**Work item**
Going down the listing below, print exactly each line from the one with "of the Lion" up to and including the one with "告诉我你想要什么，我会找到的...", and skip the rest.

**Input material**
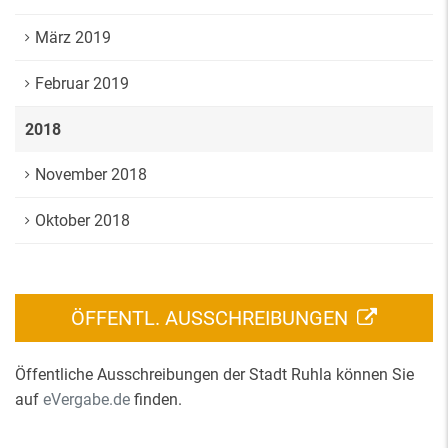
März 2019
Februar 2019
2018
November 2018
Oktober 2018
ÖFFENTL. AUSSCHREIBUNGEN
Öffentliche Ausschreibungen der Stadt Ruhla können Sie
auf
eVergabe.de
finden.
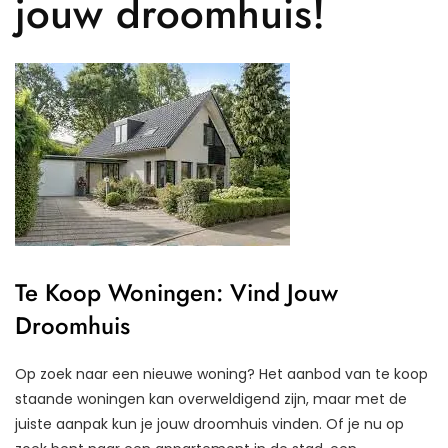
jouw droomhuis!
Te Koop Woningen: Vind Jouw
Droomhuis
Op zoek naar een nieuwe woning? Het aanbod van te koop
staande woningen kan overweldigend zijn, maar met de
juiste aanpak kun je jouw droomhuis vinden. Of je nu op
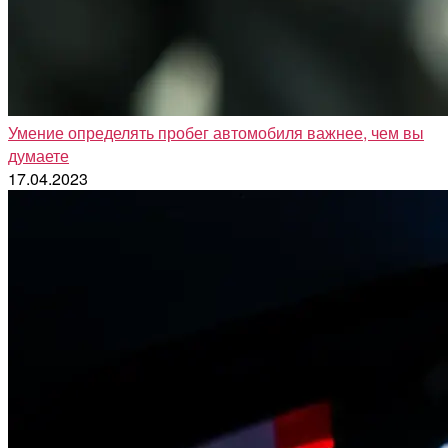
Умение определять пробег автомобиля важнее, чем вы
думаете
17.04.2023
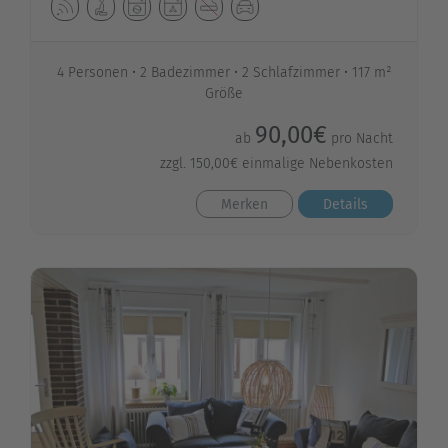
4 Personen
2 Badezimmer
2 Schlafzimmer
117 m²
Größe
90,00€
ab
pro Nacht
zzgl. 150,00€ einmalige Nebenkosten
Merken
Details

...

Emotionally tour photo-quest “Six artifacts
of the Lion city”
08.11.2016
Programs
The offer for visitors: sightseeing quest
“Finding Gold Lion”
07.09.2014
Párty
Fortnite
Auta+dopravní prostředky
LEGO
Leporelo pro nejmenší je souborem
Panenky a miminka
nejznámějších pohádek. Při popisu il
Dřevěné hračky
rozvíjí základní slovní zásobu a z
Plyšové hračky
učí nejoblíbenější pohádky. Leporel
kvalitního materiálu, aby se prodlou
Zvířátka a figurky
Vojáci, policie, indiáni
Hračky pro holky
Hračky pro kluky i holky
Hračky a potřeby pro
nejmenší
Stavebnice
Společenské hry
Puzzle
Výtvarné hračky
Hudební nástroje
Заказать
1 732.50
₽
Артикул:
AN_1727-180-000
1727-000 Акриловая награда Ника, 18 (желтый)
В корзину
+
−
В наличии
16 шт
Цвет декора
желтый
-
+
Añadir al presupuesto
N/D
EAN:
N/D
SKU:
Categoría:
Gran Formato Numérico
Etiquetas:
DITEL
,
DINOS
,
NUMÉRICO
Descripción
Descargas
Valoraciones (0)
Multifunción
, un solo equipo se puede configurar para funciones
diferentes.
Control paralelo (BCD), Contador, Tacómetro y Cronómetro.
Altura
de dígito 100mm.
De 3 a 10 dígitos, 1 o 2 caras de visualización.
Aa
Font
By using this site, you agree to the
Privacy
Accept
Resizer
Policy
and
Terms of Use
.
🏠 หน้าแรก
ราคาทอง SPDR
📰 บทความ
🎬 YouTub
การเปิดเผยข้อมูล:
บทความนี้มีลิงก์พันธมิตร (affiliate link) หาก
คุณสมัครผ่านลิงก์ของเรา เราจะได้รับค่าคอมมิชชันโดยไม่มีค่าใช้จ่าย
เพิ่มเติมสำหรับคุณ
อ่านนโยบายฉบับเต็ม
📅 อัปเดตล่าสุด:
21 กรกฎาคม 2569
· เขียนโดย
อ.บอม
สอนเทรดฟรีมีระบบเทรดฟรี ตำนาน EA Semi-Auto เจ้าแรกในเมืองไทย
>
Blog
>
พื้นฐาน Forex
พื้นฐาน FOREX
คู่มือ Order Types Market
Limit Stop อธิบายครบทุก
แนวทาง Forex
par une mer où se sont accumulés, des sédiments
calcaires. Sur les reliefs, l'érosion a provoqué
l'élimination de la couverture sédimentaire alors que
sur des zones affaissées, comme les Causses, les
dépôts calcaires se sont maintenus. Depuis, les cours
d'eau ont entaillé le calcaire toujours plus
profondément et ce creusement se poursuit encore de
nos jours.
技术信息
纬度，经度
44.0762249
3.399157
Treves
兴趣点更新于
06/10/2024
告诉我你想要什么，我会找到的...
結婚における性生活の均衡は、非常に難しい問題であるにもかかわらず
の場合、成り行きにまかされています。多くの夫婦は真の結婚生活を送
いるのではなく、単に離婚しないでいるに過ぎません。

**Finished task**
of the Lion city”
08.11.2016
Programs
The offer for visitors: sightseeing quest
“Finding Gold Lion”
07.09.2014
Párty
Fortnite
Auta+dopravní prostředky
LEGO
Leporelo pro nejmenší je souborem
Panenky a miminka
nejznámějších pohádek. Při popisu il
Dřevěné hračky
rozvíjí základní slovní zásobu a z
Plyšové hračky
učí nejoblíbenější pohádky. Leporel
kvalitního materiálu, aby se prodlou
Zvířátka a figurky
Vojáci, policie, indiáni
Hračky pro holky
Hračky pro kluky i holky
Hračky a potřeby pro
nejmenší
Stavebnice
Společenské hry
Puzzle
Výtvarné hračky
Hudební nástroje
Заказать
1 732.50
₽
Артикул:
AN_1727-180-000
1727-000 Акриловая награда Ника, 18 (желтый)
В корзину
+
−
В наличии
16 шт
Цвет декора
желтый
-
+
Añadir al presupuesto
N/D
EAN:
N/D
SKU:
Categoría:
Gran Formato Numérico
Etiquetas:
DITEL
,
DINOS
,
NUMÉRICO
Descripción
Descargas
Valoraciones (0)
Multifunción
, un solo equipo se puede configurar para funciones
diferentes.
Control paralelo (BCD), Contador, Tacómetro y Cronómetro.
Altura
de dígito 100mm.
De 3 a 10 dígitos, 1 o 2 caras de visualización.
Aa
Font
By using this site, you agree to the
Privacy
Accept
Resizer
Policy
and
Terms of Use
.
🏠 หน้าแรก
ราคาทอง SPDR
📰 บทความ
🎬 YouTub
การเปิดเผยข้อมูล:
บทความนี้มีลิงก์พันธมิตร (affiliate link) หาก
คุณสมัครผ่านลิงก์ของเรา เราจะได้รับค่าคอมมิชชันโดยไม่มีค่าใช้จ่าย
เพิ่มเติมสำหรับคุณ
อ่านนโยบายฉบับเต็ม
📅 อัปเดตล่าสุด:
21 กรกฎาคม 2569
· เขียนโดย
อ.บอม
สอนเทรดฟรีมีระบบเทรดฟรี ตำนาน EA Semi-Auto เจ้าแรกในเมืองไทย
>
Blog
>
พื้นฐาน Forex
พื้นฐาน FOREX
คู่มือ Order Types Market
Limit Stop อธิบายครบทุก
แนวทาง Forex
par une mer où se sont accumulés, des sédiments
calcaires. Sur les reliefs, l'érosion a provoqué
l'élimination de la couverture sédimentaire alors que
sur des zones affaissées, comme les Causses, les
dépôts calcaires se sont maintenus. Depuis, les cours
d'eau ont entaillé le calcaire toujours plus
profondément et ce creusement se poursuit encore de
nos jours.
技术信息
纬度，经度
44.0762249
3.399157
Treves
兴趣点更新于
06/10/2024
告诉我你想要什么，我会找到的...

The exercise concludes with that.